BAB I
PENDAHULUAN
A. Latar belakang
Pada mulanya, ilmu Hadits memang merupakan beberapa ilmu yang
masing-masing berdiri sendiri, yang
berbicara tentang hadits Nabi SAW dan para perawinya. Dalam perkembangannya
penyebaran Hadits serta peroses klasifikasi Hadits, kita mengenal adanya tiga
trem penting yaitu sanad, matan dan rawi. Perkembangan Ulumul Hadits pada
gilirannya kemudian menyepakati adanya hadits dengan derajat shahih, hasan dan
dhaif. Ulama berusaha keras membandingkan para perawi yang diterima. Dan salah
satu usaha mereka adalah dengan meneliti sanad suatu hadits karna dapat
diterima dan ditolaknya suatu hadits tergantung pada sanad dan matan hadits.

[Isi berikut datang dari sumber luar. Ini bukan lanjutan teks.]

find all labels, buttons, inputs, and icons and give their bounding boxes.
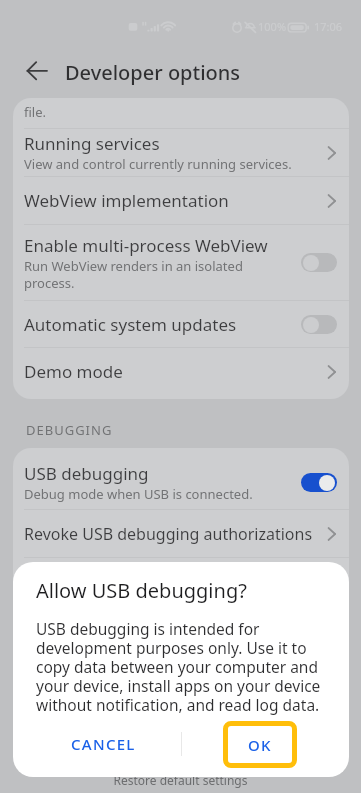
staticText: WebView implementation bbox=[24, 189, 229, 212]
staticText: Run WebView renders in an isolated proce… bbox=[24, 257, 295, 292]
button[interactable]: Back bbox=[23, 56, 51, 84]
button[interactable]: Revoke USB debugging authorizations bbox=[13, 510, 349, 557]
button[interactable]: Demo mode bbox=[13, 348, 349, 395]
button[interactable]: Automatic system updates bbox=[301, 315, 337, 334]
button[interactable]: USB debugging bbox=[301, 473, 337, 492]
button[interactable]: Select mock location app bbox=[13, 558, 349, 605]
staticText: Automatic system updates bbox=[24, 313, 237, 336]
button[interactable]: USB debugging bbox=[13, 455, 349, 509]
staticText: Allow USB debugging? bbox=[36, 577, 247, 604]
staticText: Developer options bbox=[65, 59, 241, 86]
staticText: Select mock location app bbox=[24, 570, 222, 593]
staticText: USB debugging bbox=[24, 462, 149, 485]
staticText: file. bbox=[24, 103, 46, 121]
button[interactable]: CANCEL bbox=[26, 721, 181, 767]
button[interactable]: Enable multi-process WebView bbox=[301, 253, 337, 272]
staticText: CANCEL bbox=[71, 734, 136, 754]
staticText: 17:06 bbox=[314, 19, 343, 34]
staticText: DEBUGGING bbox=[26, 421, 113, 439]
staticText: 100% bbox=[258, 19, 287, 34]
button[interactable]: OK bbox=[223, 721, 297, 768]
button[interactable]: Enable multi-process WebView bbox=[13, 225, 349, 300]
staticText: Revoke USB debugging authorizations bbox=[24, 523, 313, 545]
staticText: View and control currently running servi… bbox=[24, 155, 292, 173]
staticText: Running services bbox=[24, 132, 160, 155]
button[interactable]: Running services bbox=[13, 129, 349, 176]
button[interactable]: WebView implementation bbox=[13, 177, 349, 224]
staticText: Debug mode when USB is connected. bbox=[24, 485, 253, 503]
staticText: USB debugging is intended for developmen… bbox=[36, 618, 332, 715]
staticText: Enable multi-process WebView bbox=[24, 234, 268, 257]
staticText: Restore default settings bbox=[0, 772, 361, 788]
button[interactable]: Automatic system updates bbox=[13, 301, 349, 347]
staticText: OK bbox=[248, 735, 272, 755]
staticText: Demo mode bbox=[24, 360, 123, 383]
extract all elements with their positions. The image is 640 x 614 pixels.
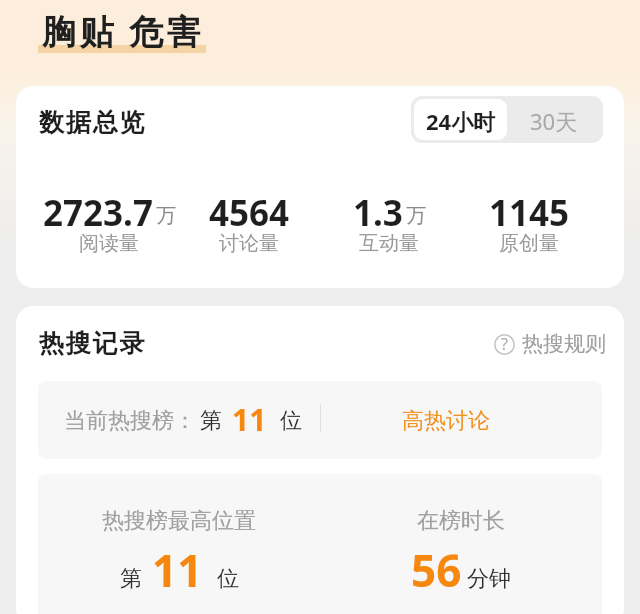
staticText: ? bbox=[501, 333, 508, 354]
staticText: 万 bbox=[406, 203, 426, 228]
staticText: 万 bbox=[156, 203, 176, 228]
staticText: 热搜记录 bbox=[39, 328, 147, 359]
staticText: 胸贴 危害 bbox=[42, 8, 204, 54]
staticText: 阅读量 bbox=[79, 231, 139, 253]
button[interactable]: 热搜规则 bbox=[494, 331, 606, 357]
staticText: 56 bbox=[411, 540, 462, 600]
staticText: 24小时 bbox=[426, 106, 496, 136]
staticText: 30天 bbox=[530, 106, 578, 136]
button[interactable]: 30天 bbox=[507, 99, 600, 140]
staticText: 第 bbox=[200, 407, 222, 435]
button[interactable]: 在榜时长 bbox=[320, 474, 602, 614]
button[interactable]: 1145 bbox=[459, 189, 599, 259]
staticText: 位 bbox=[280, 407, 302, 435]
button[interactable]: 4564 bbox=[179, 189, 319, 259]
staticText: 互动量 bbox=[359, 231, 419, 253]
staticText: 11 bbox=[152, 540, 203, 600]
staticText: 原创量 bbox=[499, 231, 559, 253]
staticText: 数据总览 bbox=[39, 107, 147, 138]
staticText: 4564 bbox=[209, 189, 290, 237]
staticText: 1.3 bbox=[353, 189, 403, 237]
staticText: 热搜榜最高位置 bbox=[102, 507, 256, 535]
staticText: 第 bbox=[120, 565, 142, 593]
button[interactable]: 1.3 bbox=[319, 189, 459, 259]
staticText: 分钟 bbox=[467, 565, 511, 593]
staticText: 在榜时长 bbox=[417, 507, 505, 535]
button[interactable]: 24小时 bbox=[414, 99, 507, 140]
staticText: 讨论量 bbox=[219, 231, 279, 253]
other: 热搜规则 bbox=[494, 334, 515, 355]
button[interactable]: 2723.7 bbox=[39, 189, 179, 259]
button[interactable]: 热搜榜最高位置 bbox=[38, 474, 320, 614]
staticText: 高热讨论 bbox=[402, 407, 490, 435]
staticText: 当前热搜榜： bbox=[64, 407, 196, 435]
staticText: 热搜规则 bbox=[522, 331, 606, 357]
staticText: 11 bbox=[232, 399, 267, 440]
staticText: 位 bbox=[217, 565, 239, 593]
staticText: 2723.7 bbox=[43, 189, 153, 237]
button[interactable]: 当前热搜榜： bbox=[38, 381, 602, 459]
staticText: 1145 bbox=[489, 189, 570, 237]
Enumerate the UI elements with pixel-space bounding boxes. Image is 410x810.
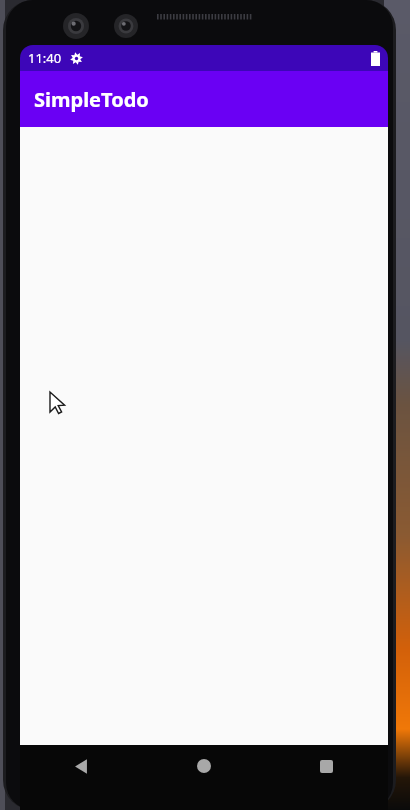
other: Settings status icon bbox=[70, 52, 83, 65]
staticText: Add Item Here! bbox=[26, 768, 140, 790]
button[interactable]: Back bbox=[20, 745, 142, 787]
staticText: SimpleTodo bbox=[34, 86, 149, 113]
button[interactable]: Home bbox=[142, 745, 265, 787]
button[interactable]: ADD bbox=[307, 763, 384, 801]
button[interactable]: Add Item Here! bbox=[24, 760, 298, 804]
button[interactable]: Recent apps bbox=[265, 745, 388, 787]
staticText: 11:40 bbox=[28, 49, 62, 67]
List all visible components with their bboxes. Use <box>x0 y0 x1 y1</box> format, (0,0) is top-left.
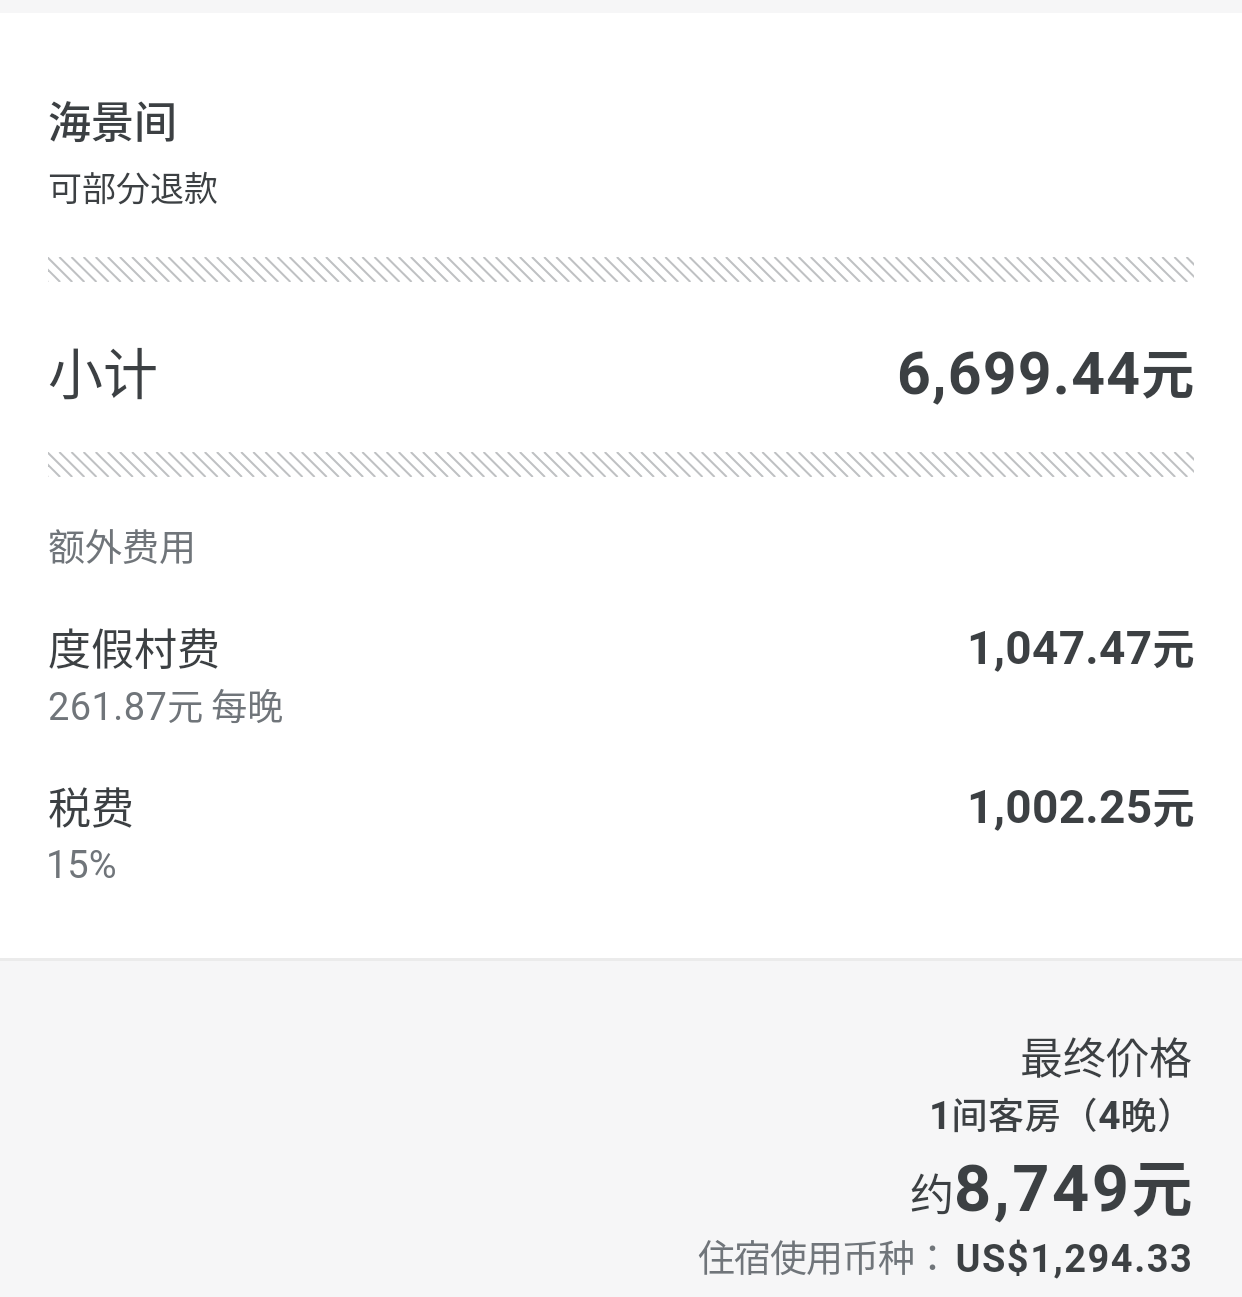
button[interactable]: 最终价格 约8,749元 <box>0 1000 1242 1290</box>
staticText: 15% <box>46 843 117 888</box>
staticText: 住宿使用币种： US$1,294.33 <box>698 1229 1194 1283</box>
staticText: 可部分退款 <box>48 162 218 211</box>
staticText: 海景间 <box>48 88 177 150</box>
staticText: 约8,749元 <box>910 1140 1193 1228</box>
button[interactable]: 海景间 可部分退款 <box>0 60 1242 225</box>
button[interactable]: 度假村费 1,047.47元 <box>0 596 1242 736</box>
staticText: 6,699.44元 <box>897 333 1195 410</box>
button[interactable]: 小计 6,699.44元 <box>0 290 1242 445</box>
staticText: 额外费用 <box>48 518 196 572</box>
button[interactable]: 税费 1,002.25元 <box>0 752 1242 892</box>
staticText: 最终价格 <box>1020 1024 1192 1086</box>
staticText: 税费 <box>48 774 134 836</box>
staticText: 1间客房（4晚） <box>929 1087 1194 1139</box>
staticText: 1,047.47元 <box>967 615 1195 676</box>
staticText: 小计 <box>48 330 159 410</box>
staticText: 261.87元 每晚 <box>48 678 284 730</box>
staticText: 1,002.25元 <box>967 774 1195 835</box>
staticText: 度假村费 <box>48 615 220 677</box>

Apabilah sanad suatu hadits telah memenuhi syarat dan kriateria tertentu,
demikian juga matannya, maka hadits
tersebut dapat diterimah sebagai dalil.
Terkait dengan hal tersebut
tulisan ini akan mencoba membahas lebih jauh tentang Al-Isnad atau sanad suatu
hadits, pembahasan tentang sanad meliputi tentang segi persambungan sanad
(Al-Ittisol sanad ), segi keterpercayaan sanad (Tsiqa Al-Sanad), segi
keselamatannya dari kejanggalan ( syadz ), keselamatannya dari cacat ( illat )
dan tinggih rendahnya martabat suatu sanad.
B. Rusan masalah
1.Apakah yang dimaksud
dengan Al-Isnad ?
2. Bagaiman historis timbulnya Al-Isnad ?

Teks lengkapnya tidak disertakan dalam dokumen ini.